The ALFA+ study includes 450 cognitively unimpaired participants at increased risk of Alzheimer's disease. The current dataset includes the 397 first consecutive participants with available cerebrospinal fluid biomarkers for Alzheimer's disease pathology and the synaptic biomarkers neurogranin, synaptotagmin-1, SNAP-25 and GAP-43.

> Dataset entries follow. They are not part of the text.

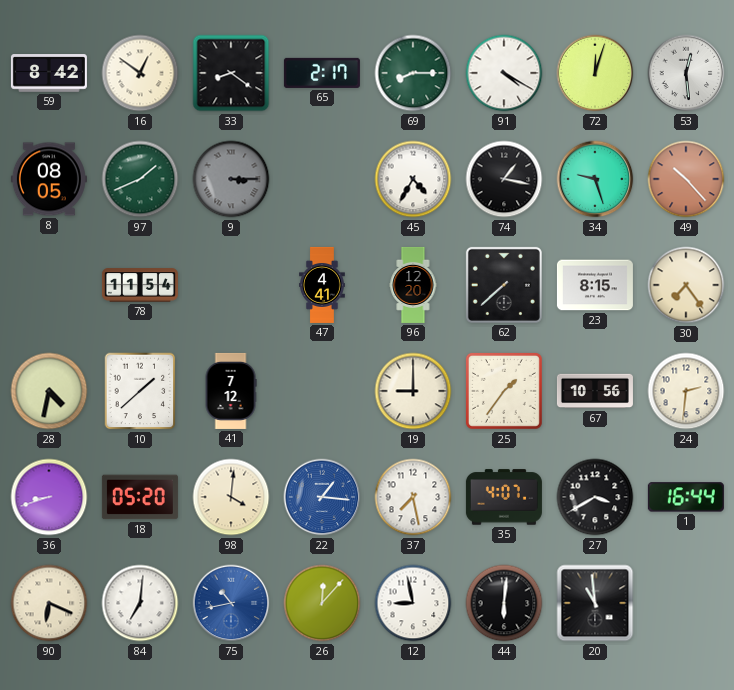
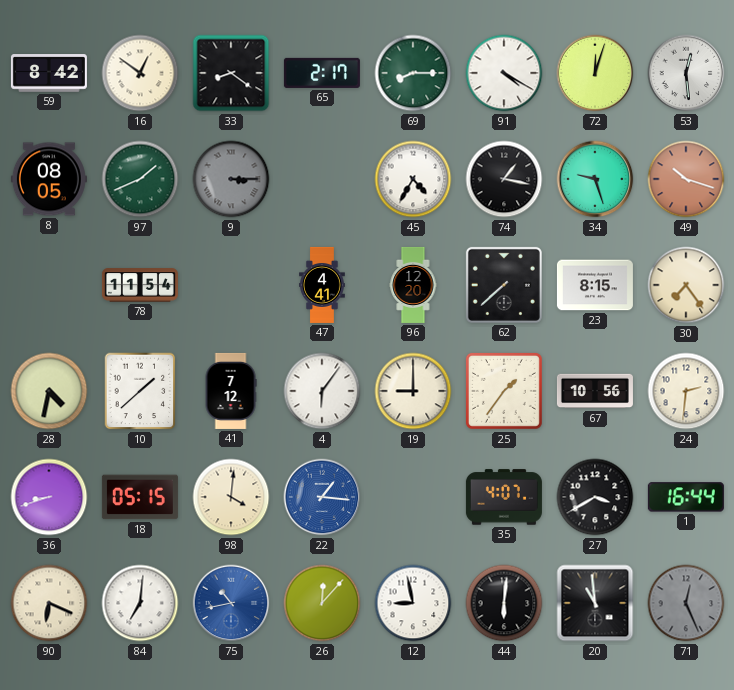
49: 10:23 -> 10:18
4: none -> 6:06
18: 05:20 -> 05:15
37: 7:28 -> none
71: none -> 12:26
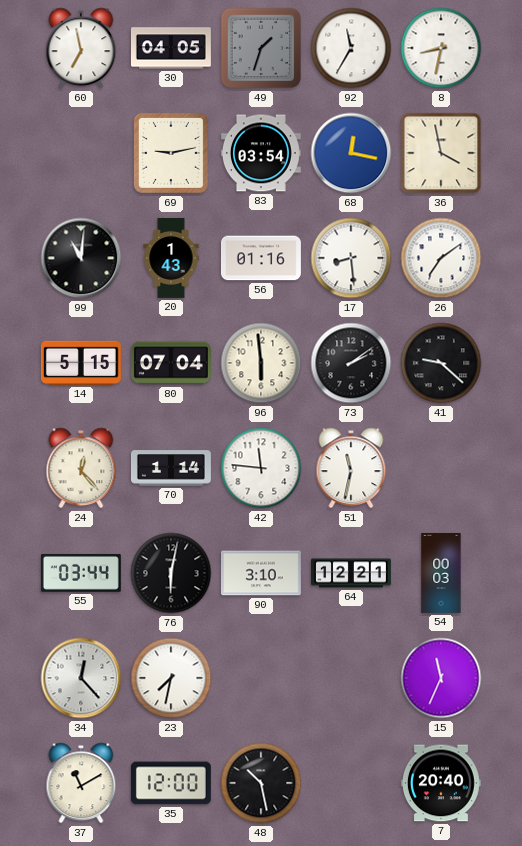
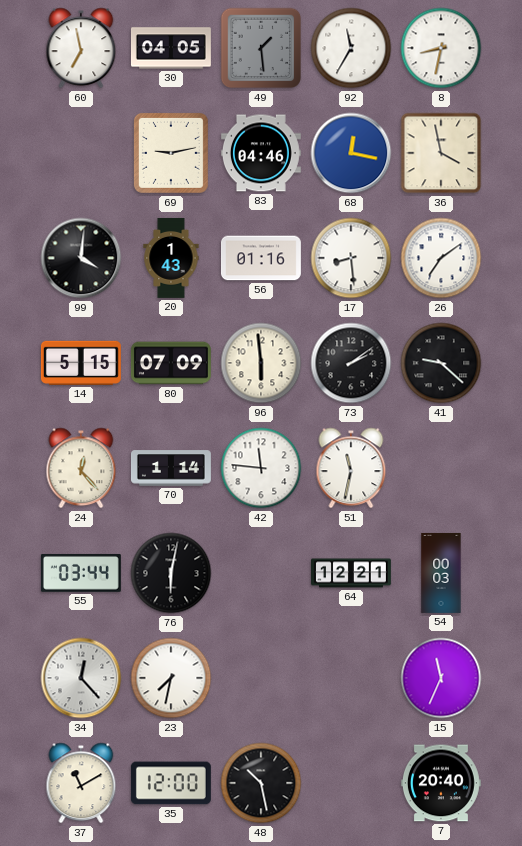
49: 1:33 -> 1:29
83: 03:54 -> 04:46
99: 11:01 -> 4:01
80: 07:04 -> 07:09
90: 3:10 -> none
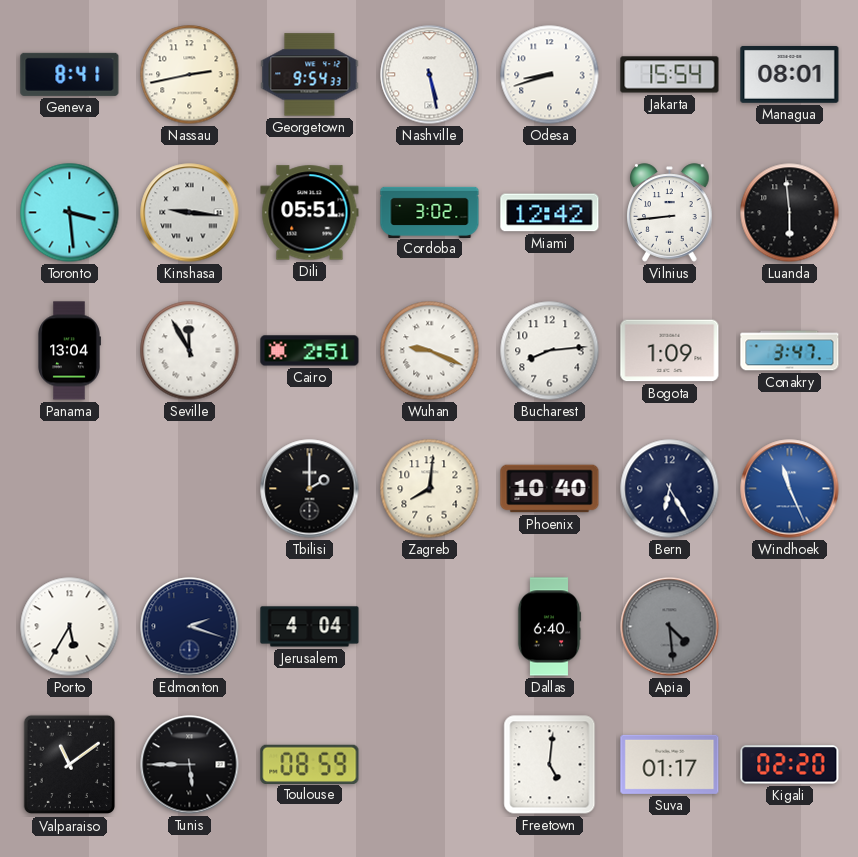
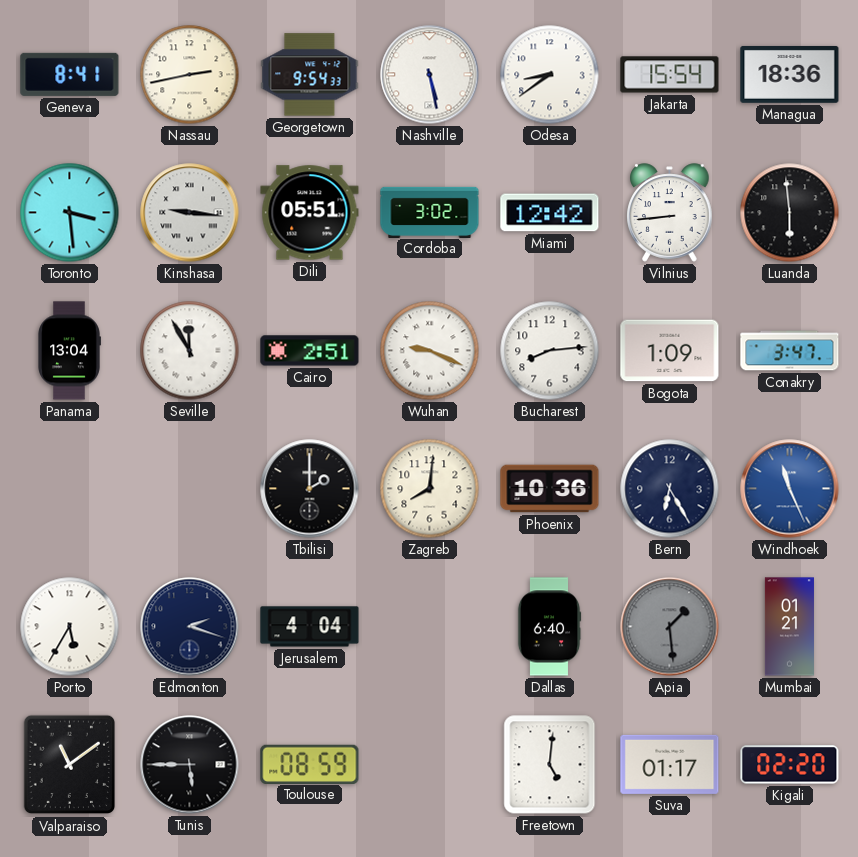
Odesa: 8:42 -> 8:39
Managua: 08:01 -> 18:36
Phoenix: 10:40 -> 10:36
Apia: 4:29 -> 1:29
Mumbai: none -> 01:21
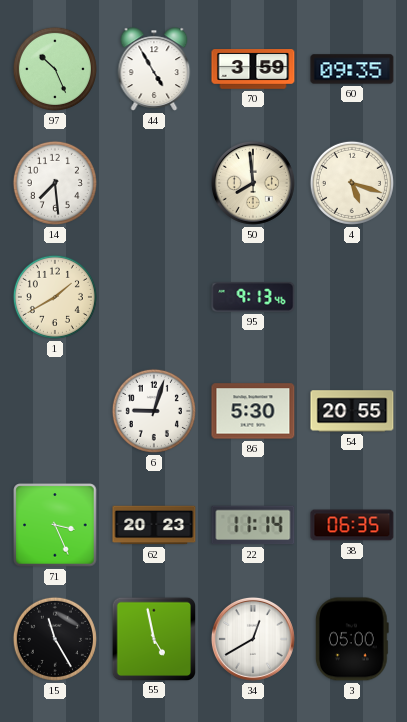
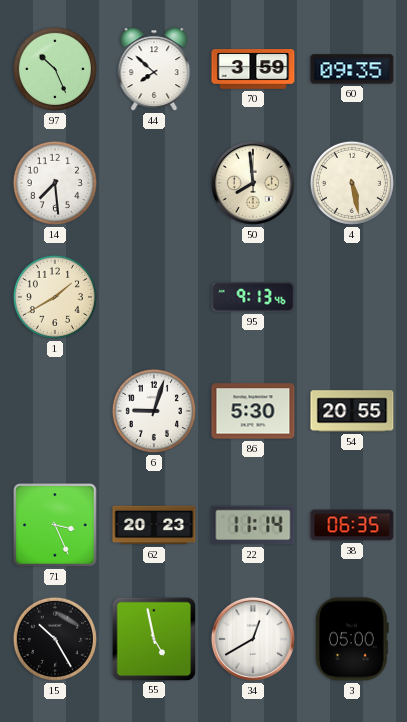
44: 4:55 -> 7:52
4: 5:18 -> 5:28
15: 11:25 -> 10:25
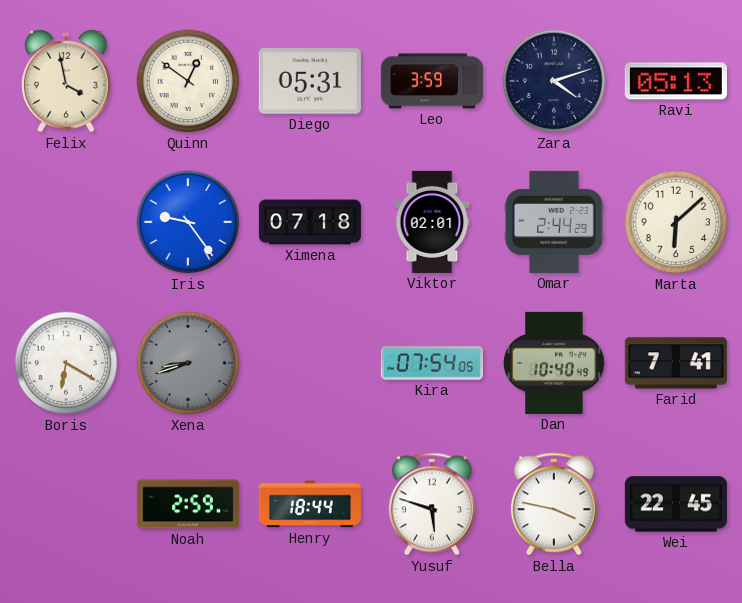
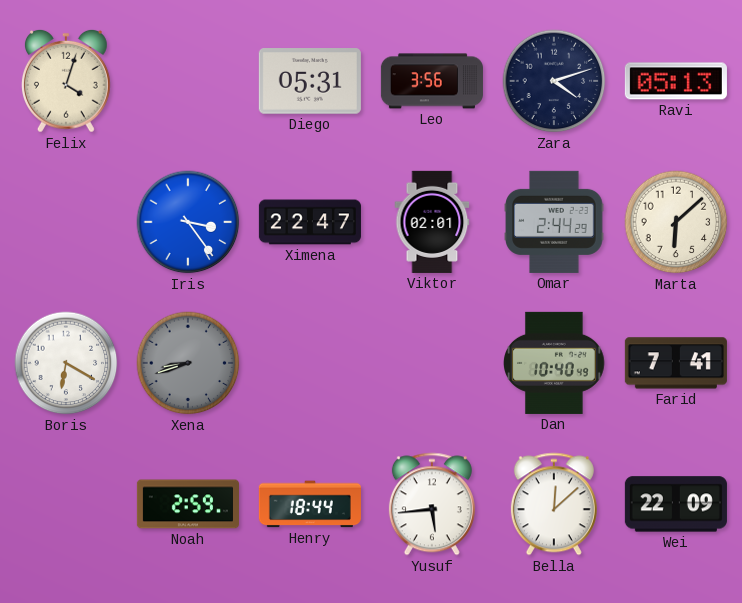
Felix: 3:58 -> 4:03
Quinn: 12:51 -> none
Leo: 3:59 -> 3:56
Iris: 9:24 -> 3:24
Ximena: 07:18 -> 22:47
Kira: 07:54 -> none
Yusuf: 5:48 -> 5:44
Bella: 3:47 -> 12:08
Wei: 22:45 -> 22:09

CSF β-amyloid (Aβ) status was defined by the CSF Aβ42/40 ratio, and participants were classified as CSF Aβ-positive (A+) if CSF Aβ42/40 < 0.071. Furthermore, the following 3 groups based on both CSF and PET Aβ status (CSF/PET Aβ status groups) were defined: (1) CSF/PET Aβ-negative group (negative CSF Aβ42/40 and Aβ PET <30 Centiloids), (2) group with low burden of Aβ pathology (positive CSF Aβ42/40 but Aβ PET <30 Centiloids), and (3) CSF/PET Aβ-positive (positive CSF Aβ42/40 and Aβ PET ≥ 30 Centiloids).

Usage Notes

The following variables are included in the dataset:

Cerebrospinal fluid synaptic biomarkers:

 - "Neurogranin_pgml": referring to Neurogranin (pg/ml)

 - "SYT1_pM": referring to Synaptotagmin-1 (pM)

 - "SNAP-25_pM": referring to synaptosomal-associated protein- 25 (SNAP-25) (pM)

 - "GAP43_pgml": referring to growth-associated protein-43 (GAP-43) (pg/ml)

Participants' classification according to CSF/PET Aβ status groups

- "CSF_PET_Aβ group": referring to CSF/PET Aβ status groups, with 3 levels:

1) "CSF-PET-": CSF/PET Aβ-negative group (negative CSF Aβ42/40 and Aβ PET <30 Centiloids)

2) "CSF+PET-": group with low burden of Aβ pathology (positive CSF Aβ42/40 but Aβ PET <30 Centiloids)

3) "CSF+PET+": positive CSF Aβ42/40 and Aβ PET ≥ 30 Centiloids

Missing values are displayed as "NULL".